Sana göre iyi değilim anne , ama mutluyum!

-----------------------------------------------------------------

Yazan:  Faik Murat Muftuler

11 yorum:

  1. Bu gün, yarından arttırdığımla yetinmeyeceğim; yarına, bugünden arttırdığımı bırakacağım harika bir cümle, çok güzel yazmış yazan.Keşke bende aynı şeyi yapabilsem:))

    Bu arada iyi tatiller Sibel...

    YanıtlaSil
  2. Mutlumusun sahi? bana fırtınalar var ama sırıtıyorsun gibi geliyor bir zamandır :)

    YanıtlaSil
  3. Aylacım, ismini sonradan öğrenip, ekledim yazıya. Artık takipçisiyim :)
    Teşekkür ederim :)))

    Syrakusa, çaktırma kimseye, aramızda kalsın ;)

    YanıtlaSil
  4. Aynı soruyu bende sormak istiyorum sana
    mutlumusun?yoksa iyimisin?
    birde kendime sordum mutluyum ama iyi değilim
    peki bu nasıl birşey dersen anlatması güç
    sanırım bugünden sonra hem mutlu hem iyi olucam çünküüüü mutlu ama iyi olmamama sebep olan işime son veriyorum.
    artık hem öutlu hem iyi olma zamanı
    yazıyı çok beğendim ve takrar soruyorum
    sen hem mutlu hemde iyimisin?

    YanıtlaSil
  5. bu arada sanırım ben 2. bakıcıyla 1. bakıcı arasında karma yapardım.
    :)
    hiçbir zaman düzenli dakik dediğim dedik bir anne olmadım bunuda istemedim çok kuralcı ve katı olmaktan nefret ederim.
    çocuk çocuktur bırakın bunun tadına varsın.2 bakıcıyla geçirdiği kahkahalı dakikaları hiçbirşeye değişmem beni,m için önemli olan onun mutlu gülen yüzler arasında büyümesi
    seni öpüyorum sibel 'cim

    YanıtlaSil
  6. Zoldom, sen işine son verdin ve bana haber vermedin öyle mi? alacağın olsun!

    Mutlu muyum iyi miyim kısmına gelince... bende kalsın ;)

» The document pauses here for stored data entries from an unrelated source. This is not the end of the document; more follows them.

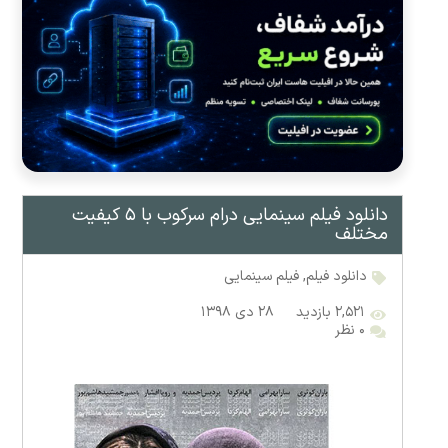
دانلود فیلم سینمایی درام سرکوب با ۵ کیفیت
مختلف
دانلود فیلم
,
فیلم سینمایی
۲,۵۲۱ بازدید
۲۸ دی ۱۳۹۸
۰ نظر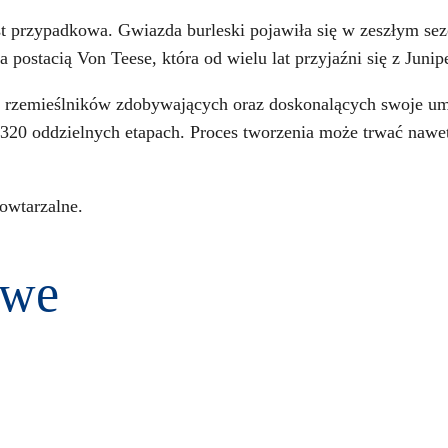
st przypadkowa. Gwiazda burleski pojawiła się w zeszłym se
 postacią Von Teese, która od wielu lat przyjaźni się z Juni
z rzemieślników zdobywających oraz doskonalących swoje umi
0 oddzielnych etapach. Proces tworzenia może trwać nawet 8
owtarzalne.
owe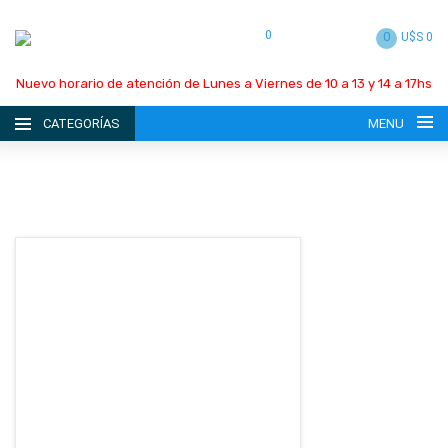
0
0
U$S 0
Nuevo horario de atención de Lunes a Viernes de 10 a 13 y 14 a 17hs
CATEGORÍAS
MENU
INICIO
LA EMPRESA
CATÁLOGO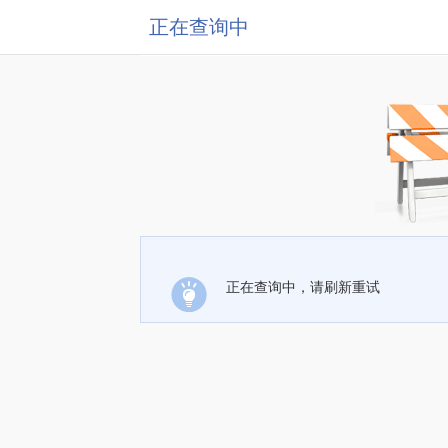
正在查询中
正在查询中，请刷新重试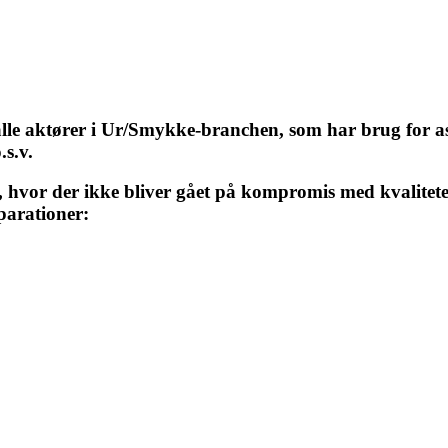
alle aktører i Ur/Smykke-branchen, som har brug for ass
s.v.
, hvor der ikke bliver gået på kompromis med kvalitet
parationer: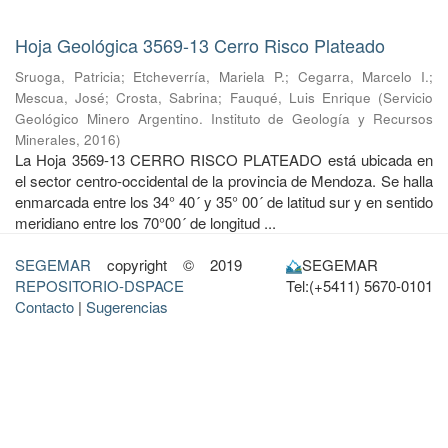
Hoja Geológica 3569-13 Cerro Risco Plateado
Sruoga, Patricia
;
Etcheverría, Mariela P.
;
Cegarra, Marcelo I.
;
Mescua, José
;
Crosta, Sabrina
;
Fauqué, Luis Enrique
(
Servicio
Geológico Minero Argentino. Instituto de Geología y Recursos
Minerales
,
2016
)
La Hoja 3569-13 CERRO RISCO PLATEADO está ubicada en
el sector centro-occidental de la provincia de Mendoza. Se halla
enmarcada entre los 34° 40´ y 35° 00´ de latitud sur y en sentido
meridiano entre los 70°00´ de longitud ...
SEGEMAR
copyright © 2019
SEGEMAR
REPOSITORIO-DSPACE
Tel:(+5411) 5670-0101
Contacto
|
Sugerencias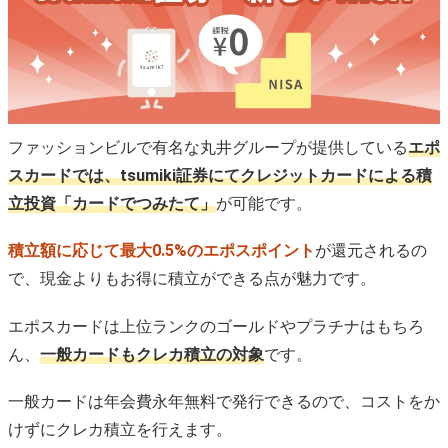
エポスポイントによるポイント投資ができる
tsumiki証券では100円からクレカ積立ができる
クレカ積立の上限額が10万円と大きい
クレカ積立額がボーナスポイントの対象になる
tsumiki証券のクレカ積立のデメリット
ファッションビルで有名な丸井グループが提供している
エポ
積立5年目でようやく最大還元率の0.5%になる
スカードでは、tsumiki証券にてクレジットカードによる積
クレカ積立で選べる銘柄の選択肢が少ない
立投資「カードでつみたて」
が可能です。
選べる銘柄の信託報酬がやや高め
現金での追加積立ができない
積立額に応じて最大0.5%のエポスポイント
が還元されるの
tsumiki証券のクレカ積立におすすめのエポスカードは
で、現金よりもお得に積立ができる点が魅力です。
どれ？
1位：エポスカード
エポスカードは上位ランクのゴールドやプラチナはもちろ
2位：エポスゴールドカード
ん、
一般カードもクレカ積立の対象
です。
3位：エポスゴールドカード
tsumiki証券のクレカ積立のスケジュール・積立日は？
一般カードは年会費永年無料で発行できるので、コストをか
けずにクレカ積立を行えます。
tsumiki証券のクレカ積立に関するよくある質問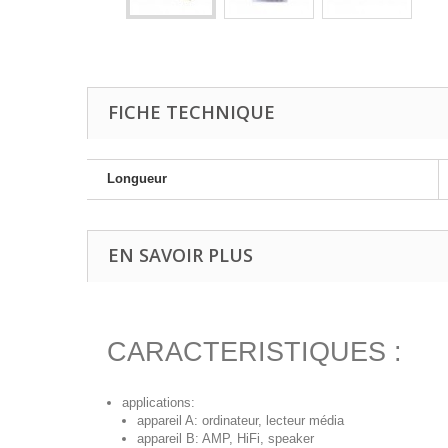
FICHE TECHNIQUE
Longueur
EN SAVOIR PLUS
CARACTERISTIQUES :
applications:
appareil A: ordinateur, lecteur média
appareil B: AMP, HiFi, speaker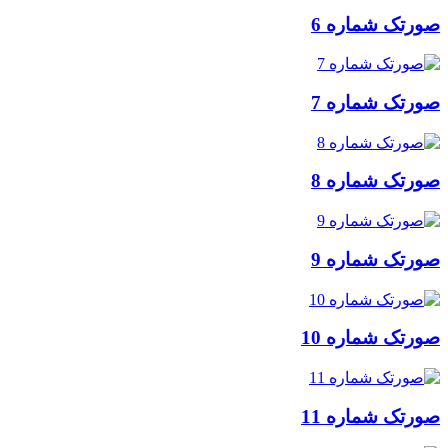
ورتک شماره 6
ورتک شماره 7
ورتک شماره 8
ورتک شماره 9
ورتک شماره 10
ورتک شماره 11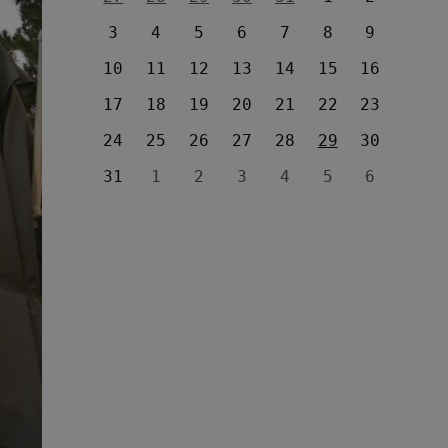
3
4
5
6
7
8
9
10
11
12
13
14
15
16
17
18
19
20
21
22
23
24
25
26
27
28
29
30
31
1
2
3
4
5
6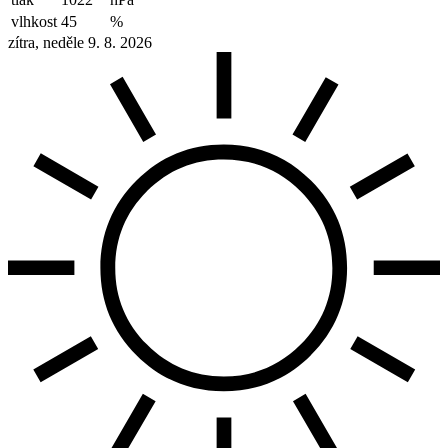
vlhkost
45
%
zítra, neděle 9. 8. 2026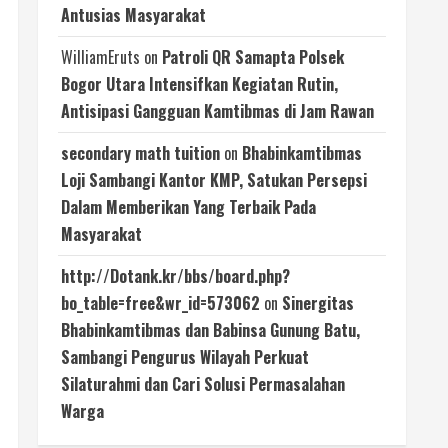
Antusias Masyarakat
WilliamEruts
on
Patroli QR Samapta Polsek
Bogor Utara Intensifkan Kegiatan Rutin,
Antisipasi Gangguan Kamtibmas di Jam Rawan
secondary math tuition
on
Bhabinkamtibmas
Loji Sambangi Kantor KMP, Satukan Persepsi
Dalam Memberikan Yang Terbaik Pada
Masyarakat
http://Dotank.kr/bbs/board.php?
bo_table=free&wr_id=573062
on
Sinergitas
Bhabinkamtibmas dan Babinsa Gunung Batu,
Sambangi Pengurus Wilayah Perkuat
Silaturahmi dan Cari Solusi Permasalahan
Warga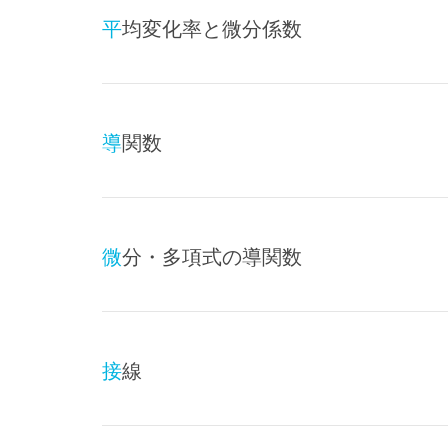
平均変化率と微分係数
導関数
微分・多項式の導関数
接線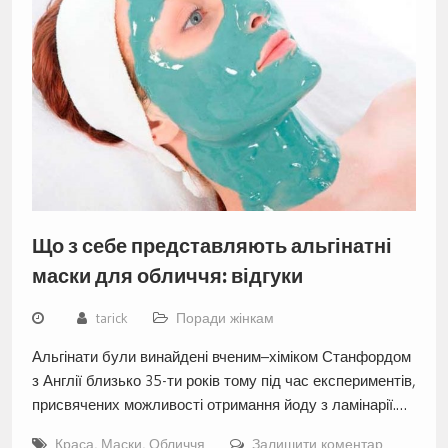
Що з себе представляють альгінатні
маски для обличчя: відгуки
tarick
Поради жінкам
Альгінати були винайдені вченим–хіміком Станфордом
з Англії близько 35-ти років тому під час експериментів,
присвячених можливості отримання йоду з ламінарії.…
Краса
,
Маски
,
Обличчя
Залишити коментар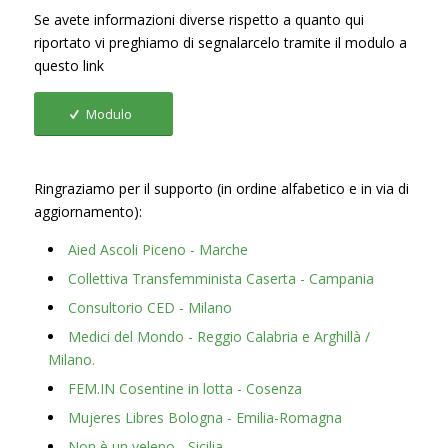
Se avete informazioni diverse rispetto a quanto qui
riportato vi preghiamo di segnalarcelo tramite il modulo a
questo link
Modulo
Ringraziamo per il supporto (in ordine alfabetico e in via di
aggiornamento):
Aied Ascoli Piceno - Marche
Collettiva Transfemminista Caserta - Campania
Consultorio CED - Milano
Medici del Mondo - Reggio Calabria e Arghillà /
Milano.
FEM.IN Cosentine in lotta - Cosenza
Mujeres
Libres Bologna - Emilia-Romagna
Non è un veleno - Sicilia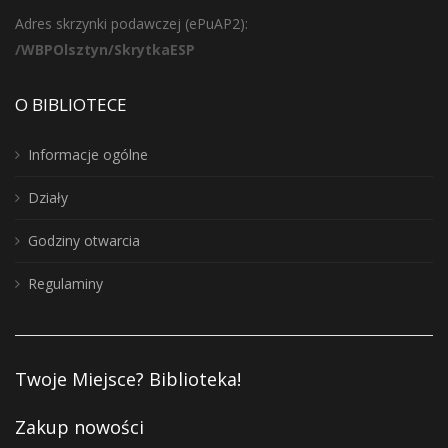
Adres skrzynki podawczej (ePuAP2):
/WBPOlsztyn/SkrytkaESP
O BIBLIOTECE
Informacje ogólne
Działy
Godziny otwarcia
Regulaminy
Twoje Miejsce? Biblioteka!
Zakup nowości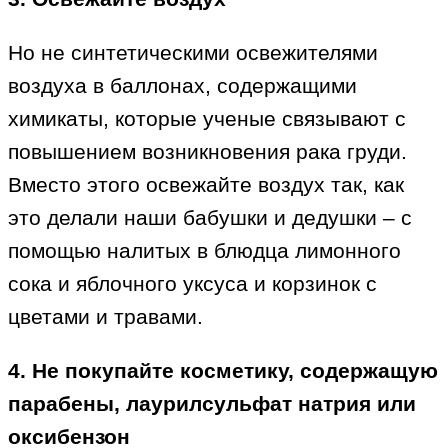
Но не синтетическими освежителями
воздуха в баллонах, содержащими
химикаты, которые ученые связывают с
повышением возникновения рака груди.
Вместо этого освежайте воздух так, как
это делали наши бабушки и дедушки – с
помощью налитых в блюдца лимонного
сока и яблочного уксуса и корзинок с
цветами и травами.
4. Не покупайте косметику, содержащую
парабены, лаурилсульфат натрия или
оксибензон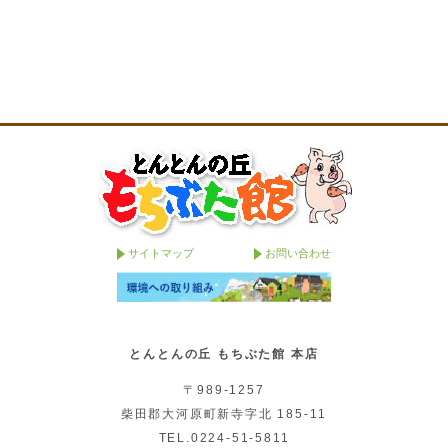
サイトマップ
お問い合わせ
とんとんの丘 もちぶた館 本店
〒989-1257
柴田郡大河原町新寺字北 185-11
TEL.0224-51-5811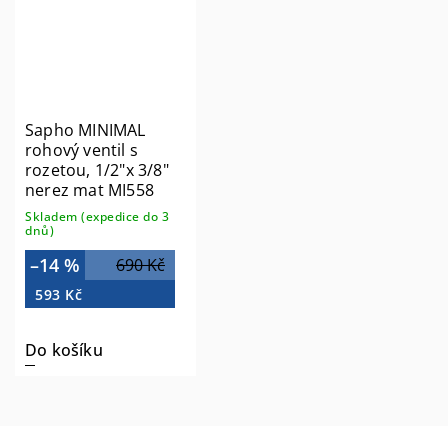
Sapho MINIMAL
rohový ventil s
rozetou, 1/2"x 3/8"
nerez mat MI558
Skladem (expedice do 3
dnů)
–14 %
690 Kč
593 Kč
Do košíku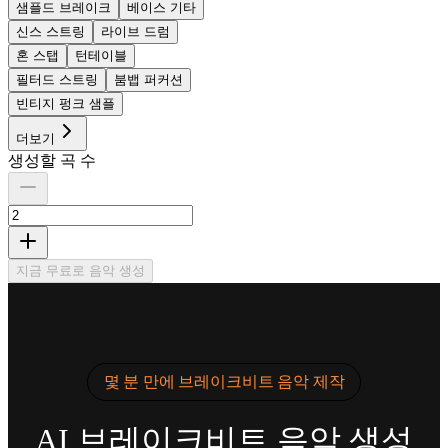
샘플드 브레이크
베이스 기타
신스 스트링
라이브 드럼
혼 스탭
턴테이블
필터드 스트링
붐뱁 퍼커션
빈티지 펑크 샘플
더보기
생성할 곡 수
지금 무료로 음악 생성
몇 분 만에 브레이크비트 음악 제작
AI 브레이크비트 음악 생성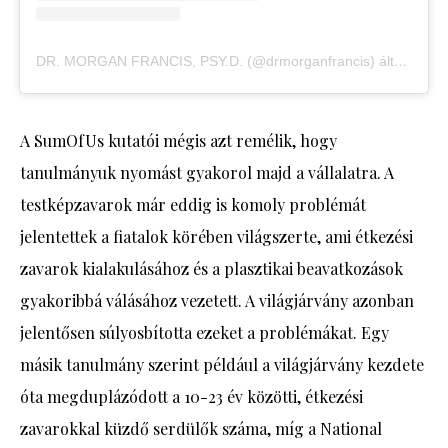
DR. MORGAN FRANCIS, PSY.D. (@drmorganfrancis) által megosztott bejegyzés
A SumOfUs kutatói mégis azt remélik, hogy
tanulmányuk nyomást gyakorol majd a vállalatra. A
testképzavarok már eddig is komoly problémát
jelentettek a fiatalok körében világszerte, ami étkezési
zavarok kialakulásához és a plasztikai beavatkozások
gyakoribbá válásához vezetett. A világjárvány azonban
jelentősen súlyosbította ezeket a problémákat. Egy
másik tanulmány szerint például a világjárvány kezdete
óta megduplázódott a 10-23 év közötti, étkezési
zavarokkal küzdő serdülők száma, míg a National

    ve çocuk... çocuk gibi yaşamalı işte. bunu ona verebilecek bir bakıcı tercih ederdim açıkçası... eğer bakıcı tutmuş olsaydım tabii :)))

    YanıtlaSil
  7. bana sorma.
    ben mutlu olsam bile fark etmem. çünkü nasılsa bozulur başkası bozacağına ben bozayım hali var. böyle büyüdüm, bu yaştan sonrada değişmez

    YanıtlaSil
  8. Sahi mi? oysaki ben sana baktığım zaman mutlu bir kadın görüyorum Baharım :)))

    YanıtlaSil
  9. muş. gibi yapmayı öğrendim ama :D kötü ama böyle. diyorum ya bana ikinci saklı bi blog gerek.

    YanıtlaSil
  10. Deli annenin bloğunda dün okumuştum Dostoyevskinin bir sözünü çok da hoşuma gitti.
    'mutsuz olmadığımızı fark ettiğimizde mutluyuzdur aslında'
    çoku beklemekle olmadığını elindekinin değerini arttırmayı kendimce öğrendim

    evet mutluyum..

    YanıtlaSil
  11. Gün boyu çığlık çığlığa kahkahalar atmaktan bitkin düşmüş yavrunu, halının üzerinde uyumuş kalmış bulabilirsin.Geçirdiği harika günün gülümsemesi, uykuya teslim olmuş yüzündedir; son çikolatanın dudağının kenarında kalmış lekesi de...zaten bunlar yeterlidir mutluluk için çünkü bebek mutlu...bırakta ikinci bakıcıyla kalsın,mutluluğu öğrenip etrafına mutluluk saçabilsin misali.insan mtluluğu birazda kendi yaratır.bende mutlu olabilenlerdenim sanırım.